Matt Gennrich, General Manager of Communications at Volkswagen South Africa (VWSA), explained that the group takes long term investment decisions, which are not impacted by “short-term socio-political, economic issues”.
Last year VWSA invested R5.5bn toward new product development, with the new products expected to be launched to market next year, said Gennrich. He reiterated that VWSA is committed to the investment, and expects growth in the motor industry. VWSA produced close to 130 000 units in 2016, up from 123 000 in 2015.
Ford, which has been operating in South Africa since 1923, also said it would remain committed to growing its business in South Africa. The company sold 73 856 cars in South Africa in 2016.
So far for 2017, the motor company has sold 23 732 units, said corporate communications manager, Alisea Chetty. The company has doubled the amount of vehicles assembled at its Silverton Assembly Plant in Pretoria.
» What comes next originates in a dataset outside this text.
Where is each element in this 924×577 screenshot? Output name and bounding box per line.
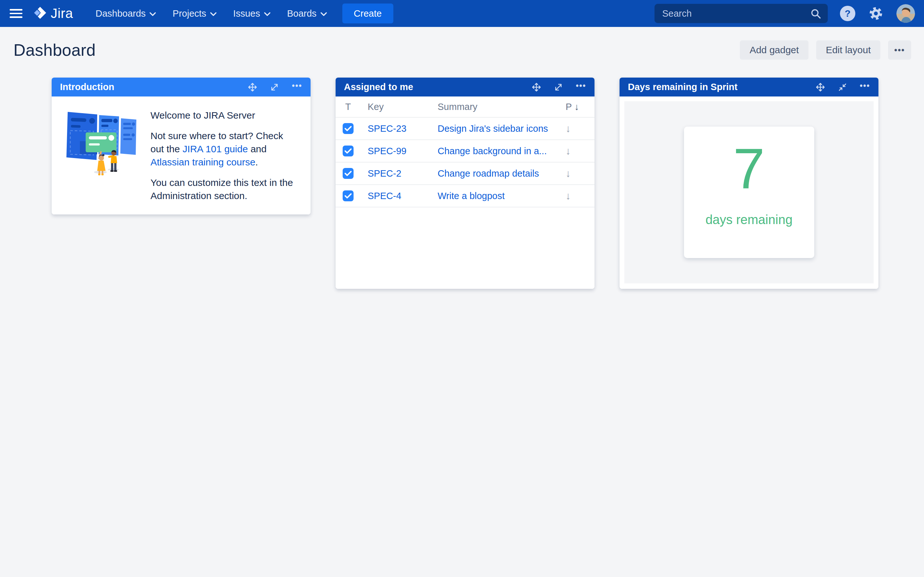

Regarding the low economic growth environment, Chetty said challenges such as market and political volatility, power supply concerns, underdevelopment of skills, poverty and unemployment are concerning. But the company remains bullish about the opportunities that still exist in the local market.
Diederik Reitsma, general manager of communications at BMW South Africa said his company was taking a long-term view regarding its investments. The company recently invested R6bn in its Rosslyn Plant in Pretoria.
In 2016, the Rosslyn plant produced 63 000 units. However, a volume below 63 000 is expected in 2017. “[This is] due to normal life cycle developments of the current BMW 3 Series and shutdowns for BMW X3 preparations,” he said.
City Press, reporting on GM’s recent performance, said that even though the manufacturer’s Struandale plant has the capacity to produce 100 000 units, it had not met the annual minimum production volume of 50 000 units since 2013.
Over the past four years, it produced 167 078 units, this is 40 000 units a year. This includes the Isuzu bakkies manufactured at the facility, City Press reported. In 2016, GM only produced 31 000 units.
This is 5% of the 604 000 units produced by the industry in 2016, according to the National Association of Automobile manufacturers if South Africa (Naamsa).
In a statement issued by GM South Africa on Friday, the group confirmed it commenced a Section 189 process, which may impact 589 employees.